# Finetune Out of scope negative samples

To teach the model not to answer out of scope (domain) questions

## Imports

In [None]:
import pandas as pd
import numpy as np
from datasets import load_dataset, Dataset, DatasetDict, load_from_disk
from transformers import (
    AutoTokenizer, AutoModelForCausalLM,
    TrainingArguments, Trainer,
    DataCollatorForLanguageModeling,
    DataCollatorWithPadding
)
from peft import PeftModel, get_peft_model, LoraConfig, TaskType, prepare_model_for_kbit_training
from transformers import BitsAndBytesConfig
import torch
import wandb

from tokenize import tokenize_dataset_for_domain_bound_qna
from prompt_templates import qna_prompt_template as prompt_template

## Configs

In [None]:
attempt = "attempt_10"

data_path = "../data/domain_bound_data/v7/"
train_data_path = data_path + "train.csv"
val_data_path = data_path + "val.csv"

max_len = 512

base_model_path = "../models/phi_qna_finetuned_attempt_5/final_merged"
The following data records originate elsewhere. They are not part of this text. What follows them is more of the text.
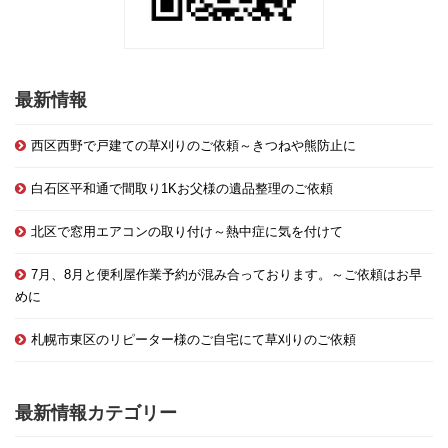
最新情報
西区西野で戸建ての草刈りのご依頼～きつねや熊防止に
白石区平和通で間取り1Kお父様の遺品整理のご依頼
北区で窓用エアコンの取り付け～熱中症に気を付けて
7月、8月と便利屋作業予約が混み合っております。～ご依頼はお早
めに
札幌市東区のリピーター様のご自宅にて草刈りのご依頼
最新情報カテゴリー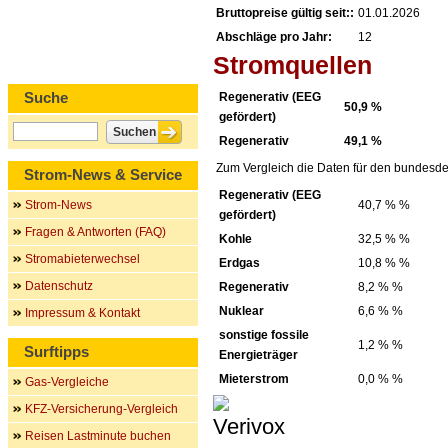
Bruttopreise gültig seit::
01.01.2026
Abschläge pro Jahr:
12
Stromquellen
Suche
Regenerativ (EEG
50,9 %
gefördert)
Regenerativ
49,1 %
Zum Vergleich die Daten für den bundesde
Strom-News & Service
Regenerativ (EEG
Strom-News
40,7 % %
gefördert)
Fragen & Antworten (FAQ)
Kohle
32,5 % %
Stromabieterwechsel
Erdgas
10,8 % %
Datenschutz
Regenerativ
8,2 % %
Nuklear
6,6 % %
Impressum & Kontakt
sonstige fossile
1,2 % %
Surftipps
Energieträger
Mieterstrom
0,0 % %
Gas-Vergleiche
KFZ-Versicherung-Vergleich
Reisen Lastminute buchen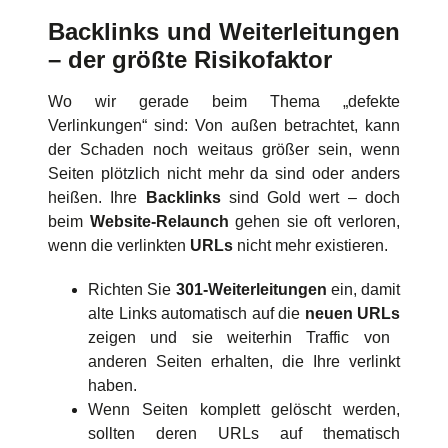
Backlinks und Weiterleitungen
– der größte Risikofaktor
Wo wir gerade beim Thema „defekte
Verlinkungen“ sind: Von außen betrachtet, kann
der Schaden noch weitaus größer sein, wenn
Seiten plötzlich nicht mehr da sind oder anders
heißen. Ihre
Backlinks
sind Gold wert – doch
beim
Website-Relaunch
gehen sie oft verloren,
wenn die verlinkten
URLs
nicht mehr existieren.
Richten Sie
301-Weiterleitungen
ein, damit
alte Links automatisch auf die
neuen URLs
zeigen und sie weiterhin Traffic von
anderen Seiten erhalten, die Ihre verlinkt
haben.
Wenn Seiten komplett gelöscht werden,
sollten deren URLs auf thematisch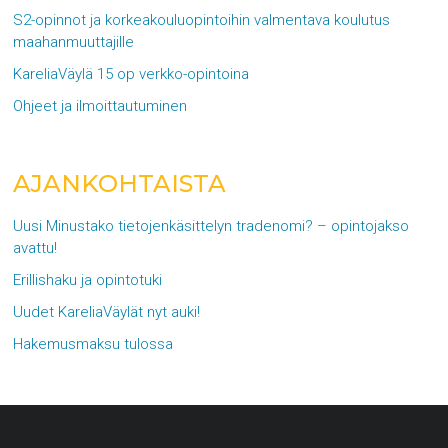
S2-opinnot ja korkeakouluopintoihin valmentava koulutus
maahanmuuttajille
KareliaVäylä 15 op verkko-opintoina
Ohjeet ja ilmoittautuminen
AJANKOHTAISTA
Uusi Minustako tietojenkäsittelyn tradenomi? – opintojakso
avattu!
Erillishaku ja opintotuki
Uudet KareliaVäylät nyt auki!
Hakemusmaksu tulossa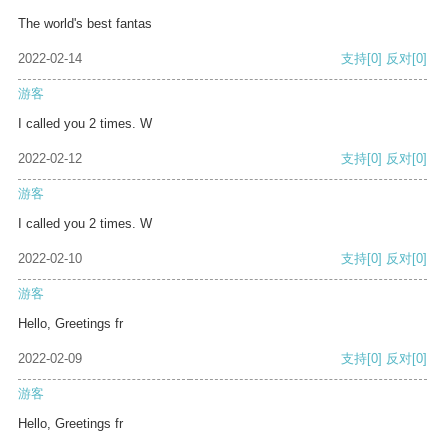
The world's best fantas
2022-02-14
支持
[0]
反对
[0]
游客
I called you 2 times. W
2022-02-12
支持
[0]
反对
[0]
游客
I called you 2 times. W
2022-02-10
支持
[0]
反对
[0]
游客
Hello, Greetings fr
2022-02-09
支持
[0]
反对
[0]
游客
Hello, Greetings fr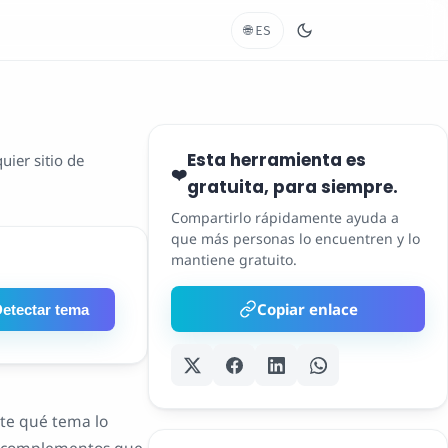
🌐
ES
Esta herramienta es
uier sitio de
❤️
gratuita, para siempre.
Compartirlo rápidamente ayuda a
que más personas lo encuentren y lo
mantiene gratuito.
Copiar enlace
etectar tema
nte qué tema lo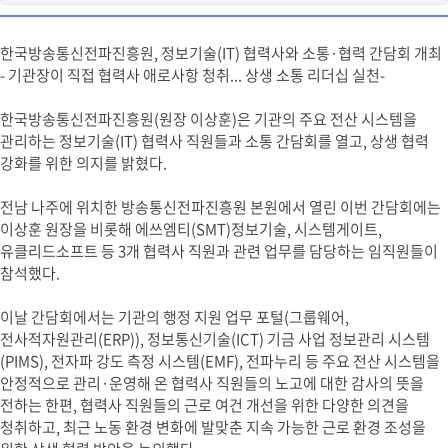
한국방송통신전파진흥원, 정보기술(IT) 협력사와 소통·협력 간담회 개최
- 기관장이 직접 협력사 애로사항 청취... 상생 소통 리더십 실천-
한국방송통신전파진흥원(원장 이상훈)은 기관의 주요 전산 시스템을
관리하는 정보기술(IT) 협력사 직원들과 소통 간담회를 열고, 상생 협력
강화를 위한 의지를 밝혔다.
전남 나주에 위치한 방송통신전파진흥원 본원에서 열린 이번 간담회에는
이상훈 원장을 비롯해 에쓰엠티(SMT)정보기술, 시스템게이트,
유클리드소프트 등 3개 협력사 직원과 관련 업무를 담당하는 임직원들이
참석했다.
이날 간담회에서는 기관의 행정 지원 업무 포털(그룹웨어,
전사적자원관리(ERP)), 정보통신기술(ICT) 기금 사업 정보관리 시스템
(PIMS), 전자파 강도 측정 시스템(EMF), 전파누리 등 주요 전산 시스템을
안정적으로 관리·운영해 온 협력사 직원들의 노고에 대한 감사의 뜻을
전하는 한편, 협력사 직원들의 근로 여건 개선을 위한 다양한 의견을
청취하고, 최근 노동 환경 변화에 발맞춘 지속 가능한 근로 환경 조성을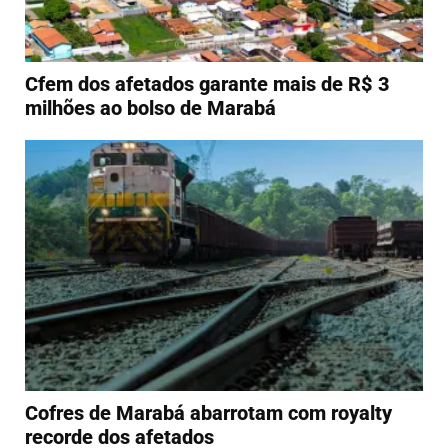
Cfem dos afetados garante mais de R$ 3
milhões ao bolso de Marabá
Cofres de Marabá abarrotam com royalty
recorde dos afetados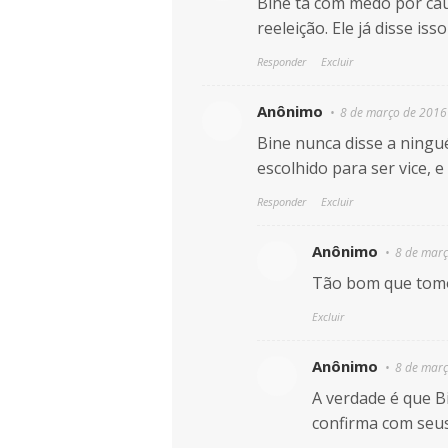
Biné ta com medo por cau
reeleição. Ele já disse is
Responder
Excluir
Anônimo
8 de março de 2016
Bine nunca disse a ningu
escolhido para ser vice
Responder
Excluir
Anônimo
8 de març
Tão bom que tomou
Excluir
Anônimo
8 de març
A verdade é que Bi
confirma com seus 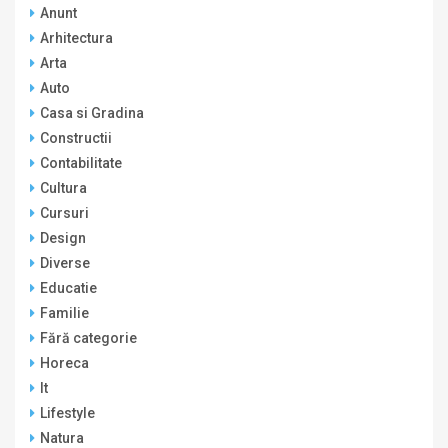
Anunt
Arhitectura
Arta
Auto
Casa si Gradina
Constructii
Contabilitate
Cultura
Cursuri
Design
Diverse
Educatie
Familie
Fără categorie
Horeca
It
Lifestyle
Natura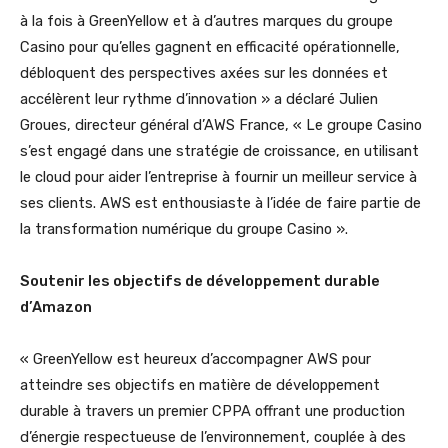
à la fois à GreenYellow et à d’autres marques du groupe
Casino pour qu’elles gagnent en efficacité opérationnelle,
débloquent des perspectives axées sur les données et
accélèrent leur rythme d’innovation » a déclaré Julien
Groues, directeur général d’AWS France, « Le groupe Casino
s’est engagé dans une stratégie de croissance, en utilisant
le cloud pour aider l’entreprise à fournir un meilleur service à
ses clients. AWS est enthousiaste à l’idée de faire partie de
la transformation numérique du groupe Casino ».
Soutenir les objectifs de développement durable
d’Amazon
« GreenYellow est heureux d’accompagner AWS pour
atteindre ses objectifs en matière de développement
durable à travers un premier CPPA offrant une production
d’énergie respectueuse de l’environnement, couplée à des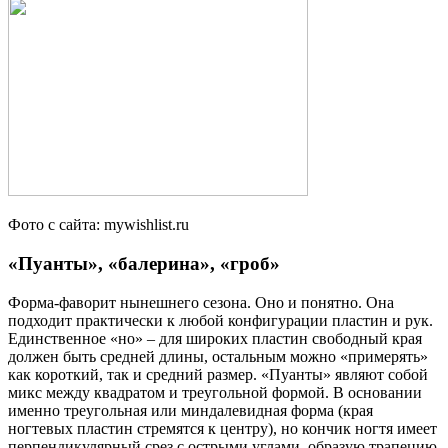
Фото с сайта: mywishlist.ru
«Пуанты», «балерина», «гроб»
Форма-фаворит нынешнего сезона. Оно и понятно. Она
подходит практически к любой конфигурации пластин и рук.
Единственное «но» – для широких пластин свободный края
должен быть средней длины, остальным можно «примерять»
как короткий, так и средний размер. «Пуанты» являют собой
микс между квадратом и треугольной формой. В основании
именно треугольная или миндалевидная форма (края
ногтевых пластин стремятся к центру), но кончик ногтя имеет
перпендикулярный срез с острыми углами, образую трапецию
model_id = "microsoft/Phi-3.5-mini-instruct"

model_output_dir = f"../models/phi_domain_bound_qna_finetuned_{attempt}"

# Hyperparameters

In [None]:
lora_r = 32
lora_alpha = 64
lora_target_modules = ["qkv_proj"]
batch_size = 32
quantization = None
lora_dropout = 0.05
epochs = 3
learning_rate = 5e-6
warmup_steps = 200
learning_rate_scheduler = "linear"

# Dataset

In [None]:
tokenizer = AutoTokenizer.from_pretrained(base_model_path, trust_remote_code=True)

In [None]:
val_df = pd.read_csv(val_data_path)
train_df = pd.read_csv(train_data_path)

val_set = tokenize_dataset_for_domain_bound_qna(tokenizer, val_df[["question", "answer", "class"]], prompt_template, max_len)
train_set = tokenize_dataset_for_domain_bound_qna(tokenizer, train_df[["question", "answer", "class"]], prompt_template, max_len)

In [None]:
train_set[1]

In [None]:
train_set.save_to_disk(data_path + "tokenized")
# train_set = load_from_disk(data_path + "tokenized")

In [None]:
wandb.init(
    project="med-domain_bound_qna_finetune",
    name=attempt,
    config={
        "model": model_id,
        "lora_r": lora_r,
        "lora_alpha": lora_alpha,
        "batch_size": batch_size,
        "epochs": epochs,
        "quantization": quantization,
        "lora_target_modules": lora_target_modules,
        "learning_rate_scheduler": learning_rate_scheduler,
        "warmup_steps": warmup_steps
    }
)

In [None]:
bnb_config = BitsAndBytesConfig(
    load_in_4bit=quantization=="4bit",
    bnb_4bit_use_double_quant=True,
    bnb_4bit_quant_type="nf4",
    bnb_4bit_compute_dtype=torch.bfloat16
)

In [None]:
model = AutoModelForCausalLM.from_pretrained(
    base_model_path,    # quantization_config=bnb_config,
    device_map="auto",
    trust_remote_code=False
)

In [None]:
model.gradient_checkpointing_enable()
# model = prepare_model_for_kbit_training(model)

In [None]:
lora_config = LoraConfig(
    r=lora_r,
    lora_alpha=lora_alpha,
    target_modules=lora_target_modules,
    lora_dropout=lora_dropout,
    bias="none",
    task_type=TaskType.CAUSAL_LM
)

model = get_peft_model(model, lora_config)

# Train

In [None]:
training_args = TrainingArguments(
    output_dir=model_output_dir,
    per_device_train_batch_size=batch_size,
    per_device_eval_batch_size=batch_size,
    num_train_epochs=epochs,
    eval_strategy="epoch",  # ✅ eval at each epoch
    save_strategy="epoch",
    logging_steps=25,
    learning_rate=learning_rate,
    lr_scheduler_type=learning_rate_scheduler,
    warmup_steps=warmup_steps,
    fp16=True,
    report_to="wandb",
    run_name=attempt,
    load_best_model_at_end=True,
    metric_for_best_model="eval_loss",
    label_names=["labels"]
)

In [None]:
trainer = Trainer(
    model=model,
    args=training_args,
    train_dataset=train_set,
    eval_dataset=val_set,
    tokenizer=tokenizer,
    data_collator=DataCollatorWithPadding(tokenizer, padding=False)
)

In [None]:
trainer.train()

trainer.save_model(model_output_dir + "/final")
tokenizer.save_pretrained(model_output_dir + "/final")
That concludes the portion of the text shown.